Top of RECORDS PROVIDED

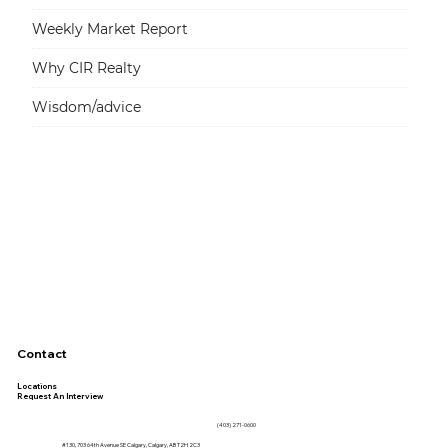
Weekly Market Report
Why CIR Realty
Wisdom/advice
Contact
Locations
Request An Interview
(403) 271-0600
#130, 703 64th Avenue SE Calgary, Calgary, AB T2H 2C3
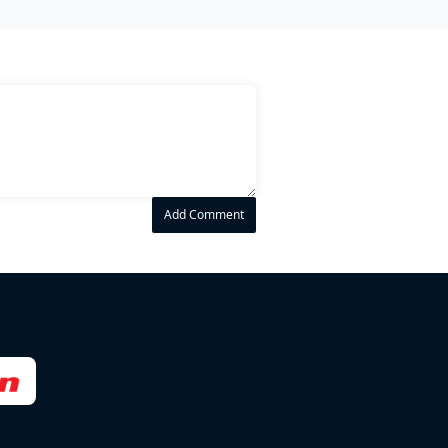
Add Comment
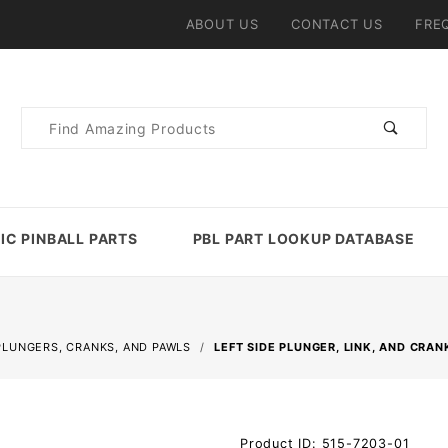
ABOUT US
CONTACT US
FRE
Product
Search
IC PINBALL PARTS
PBL PART LOOKUP DATABASE
PLUNGERS, CRANKS, AND PAWLS
LEFT SIDE PLUNGER, LINK, AND CRA
Purchase
Product ID: 515-7203-01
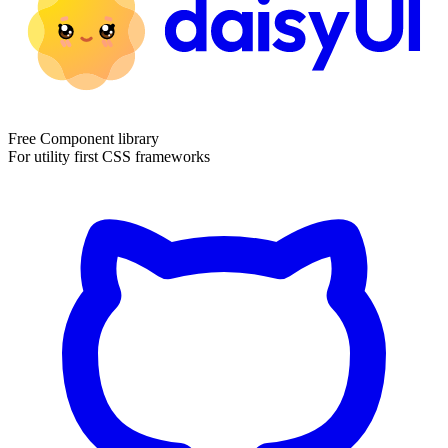
Free Component library
For utility first CSS frameworks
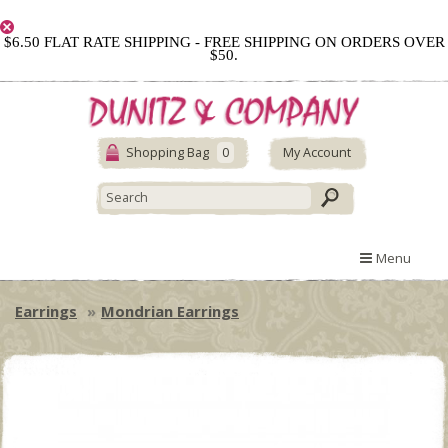
$6.50 FLAT RATE SHIPPING - FREE SHIPPING ON ORDERS OVER
$50.
Shopping Bag
0
My Account
Menu
Earrings
Mondrian Earrings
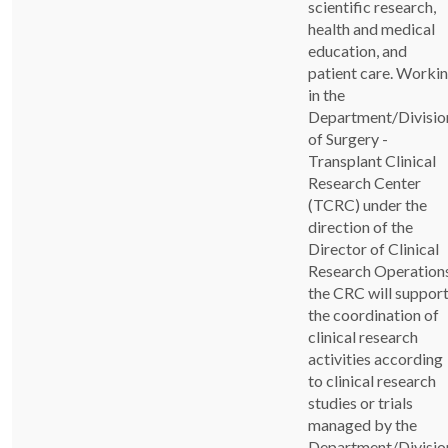
scientific research,
health and medical
education, and
patient care. Worki
in the
Department/Divisio
of Surgery -
Transplant Clinical
Research Center
(TCRC) under the
direction of the
Director of Clinical
Research Operations
the CRC will suppor
the coordination of
clinical research
activities according
to clinical research
studies or trials
managed by the
Department/Divisio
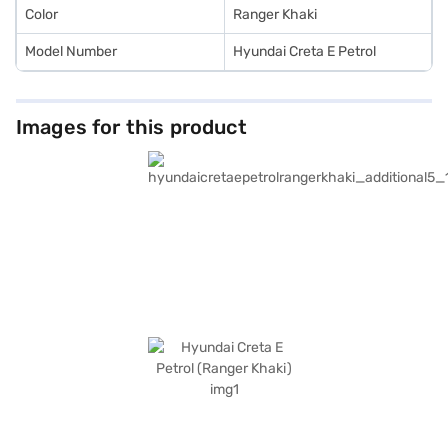
Color
Ranger Khaki
Model Number
Hyundai Creta E Petrol
Images for this product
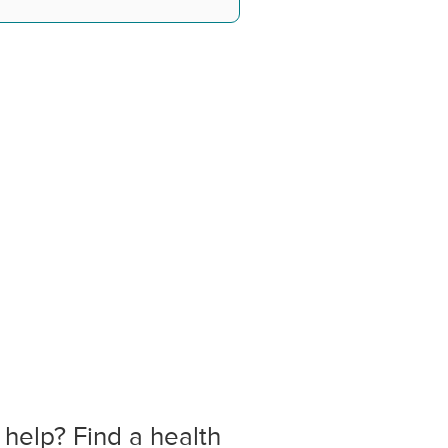
 help? Find a health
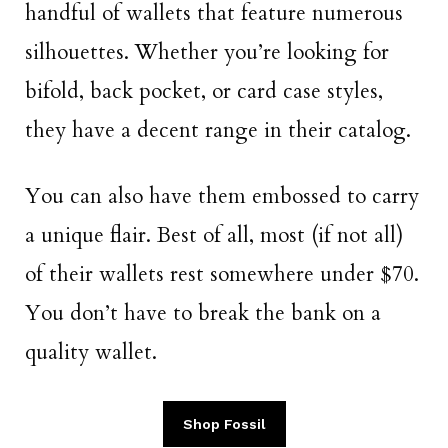
handful of wallets that feature numerous
silhouettes. Whether you’re looking for
bifold, back pocket, or card case styles,
they have a decent range in their catalog.
You can also have them embossed to carry
a unique flair. Best of all, most (if not all)
of their wallets rest somewhere under $70.
You don’t have to break the bank on a
quality wallet.
Shop Fossil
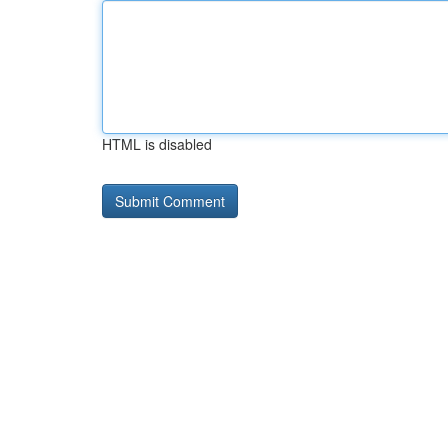
HTML is disabled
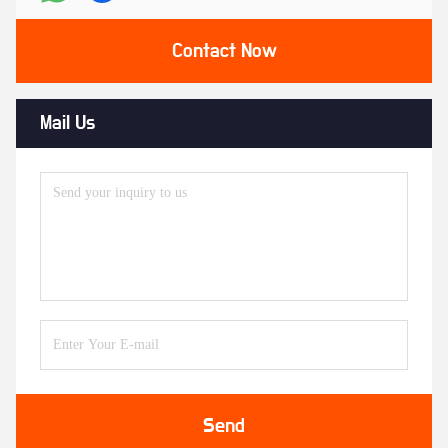
Contact Now
Mail Us
Send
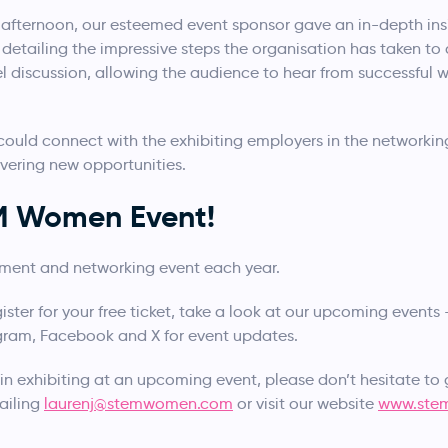
he afternoon, our esteemed event sponsor gave an in-depth ins
on, detailing the impressive steps the organisation has taken
el discussion, allowing the audience to hear from successful
ould connect with the exhibiting employers in the networking
vering new opportunities.
EM Women Event!
tment and networking event each year.
gister for your free ticket, take a look at our upcoming events
agram, Facebook and X for event updates.
 in exhibiting at an upcoming event, please don’t hesitate to 
ailing
laurenj@stemwomen.com
or visit our website
www.ste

Bottom of RECORDS PROVIDED

◆ **TASK REQUIREMENTS**:
The task calls for duplicating the data exactly, with no images kept.

◆ **ANSWER TO THIS EXERCISE**:
Weekly Market Report
Why CIR Realty
Wisdom/advice
Contact
Locations
Request An Interview
(403) 271-0600
#130, 703 64th Avenue SE Calgary, Calgary, AB T2H 2C3
Add Comment
ABOUT US
CONTACT US
FRE
Product
Search
IC PINBALL PARTS
PBL PART LOOKUP DATABASE
PLUNGERS, CRANKS, AND PAWLS
LEFT SIDE PLUNGER, LINK, AND CRA
Purchase
Product ID: 515-7203-01
Free Component library
For utility first CSS frameworks
$6.50 FLAT RATE SHIPPING - FREE SHIPPING ON ORDERS OVER
$50.
Shopping Bag
0
My Account
Menu
Earrings
Mondrian Earrings
scientific research,
health and medical
education, and
patient care. Worki
in the
Department/Divisio
of Surgery -
Transplant Clinical
Research Center
(TCRC) under the
direction of the
Director of Clinical
Research Operations
the CRC will suppor
the coordination of
clinical research
activities according
to clinical research
studies or trials
managed by the
Department/Divisio
Color
Ranger Khaki
Model Number
Hyundai Creta E Petrol
Images for this product
 help? Find a health
handful of wallets that feature numerous
silhouettes. Whether you’re looking for
bifold, back pocket, or card case styles,
they have a decent range in their catalog.
You can also have them embossed to carry
a unique flair. Best of all, most (if not all)
of their wallets rest somewhere under $70.
You don’t have to break the bank on a
quality wallet.
Shop Fossil
HTML is disabled
Contact Now
Mail Us
Send
he afternoon, our esteemed event sponsor gave an in-depth ins
on, detailing the impressive steps the organisation has taken
el discussion, allowing the audience to hear from successful
ould connect with the exhibiting employers in the networking
vering new opportunities.
EM Women Event!
tment and networking event each year.
gister for your free ticket, take a look at our upcoming events
agram, Facebook and X for event updates.
 in exhibiting at an upcoming event, please don’t hesitate to 
ailing
laurenj@stemwomen.com
or visit our website
www.ste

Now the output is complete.